Pakualaman
Sejarah berdirinya Pakualaman
Polemik di Kasultanan
Yogyakarta Sejarah berdirinya Pakualaman berawal pada 1808, ketika Herman
Willem Daendels diangkat sebagai Gubernur Jenderal Hindia Belanda. Kebijakan
Daendels ternyata mendapatkan tentangan dari Sultan Hamengkubuwono II, yang
saat itu bertakhta di Kasultanan Yogyakarta
Akibat tindakannya itu, Sultan Hamengkubuwono II
dilengserkan. Daendels kemudian mengangkat GRM Soerojo sebagai raja baru
bergelar Sultan Hamengkubuwono III. Sedangkan saudara tiri Hamengkubuwono II,
Pangeran Notokusumo, yang juga ikut menentang Daendels, ditangkap dan dibawa ke
Batavia. Pada 1811, ketika kekuasaan kolonial Belanda di Pulau Jawa direbut
oleh Inggris, Thomas Stamford Raffles dikirim untuk menjabat sebagai Gubernur
Jenderal Britania Raya di Jawa. Untuk mendapatkan dukungan penguasa lokal, Raffles
kemudian membebaskan Pangeran Notokusumo dan berjanji akan mengembalikan
Hamengkubuwono II ke posisinya sebagai sultan. Sementara itu, Hamengkubuwono
III akan diturunkan kembali statusnya menjadi putra mahkota.
Geger Sepehi
Proposal yang diberikan Inggris itu ternyata diikuti dengan
beberapa syarat yang merugikan Keraton Yogyakarta. Salah satu syarat yang
ditolak oleh Sultan Hamengkubuwono II adalah pembubaran prajurit keraton.

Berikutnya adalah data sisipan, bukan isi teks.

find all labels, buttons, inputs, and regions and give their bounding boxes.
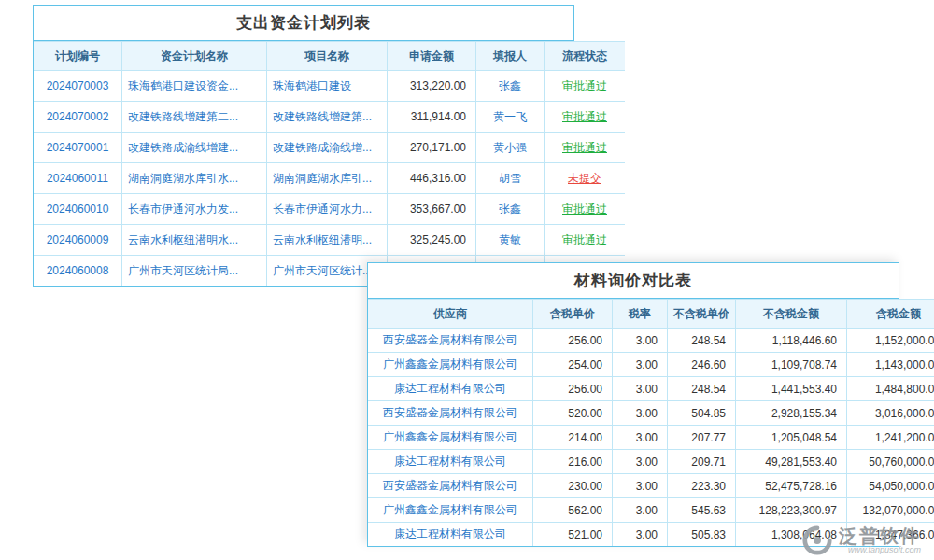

Akibatnya, sultan berencana untuk menyerang Inggris. Namun, rencana itu
dibocorkan oleh Pangeran Notokusumo kepada Inggris, sehingga meletus
pertempuran berdarah pada Juni 1812, yang kemudian dikenal sebagai peristiwa
Geger Sepehi. Hasil dari pertempuran itu Hamengkubuwono II ditangkap dan
diasingkan ke Ambon. Sebagai penggantinya, pemerintah Inggris mengembalikan
Hamengkubuwono III ke singgasana keraton. Atas jasanya membantu Inggris, pada
29 Juni 1812 Pangeran Notokusumo dinobatkan sebagai Pangeran Mardiko atau
pangeran yang merdeka di dalam Keraton Yogyakarta, dengan gelar Paku Alam I.
Kontrak politik
Inggris-Pangeran Notokusumo Menyusul penobatannya sebagai
Pangeran Mardiko, Pangeran Notokusumo menyepakati kontrak politik dengan
pemerintah Inggris pada 17 Maret 1813. Penandatanganan kesepakatan tersebut menandai
berdirinya Praja Pakualaman. Beberapa hal penting dalam kontrak tersebut di
antaranya.
·
Pemerintah Inggris memberi perlindungan langsung
kepada Paku Alam dan keluarganya.
·
Inggris mengusahakan agar Sultan Hamengkubuwono
III memberikan tanah kepada Paku Alam sebesar 4.000 cacah, yang meliputi area
khusus di dalam Kota Yogyakarta dan kawasan yang disebut Adikarto (sekarang
terletak di Kabupaten Kulon Progo bagian selatan).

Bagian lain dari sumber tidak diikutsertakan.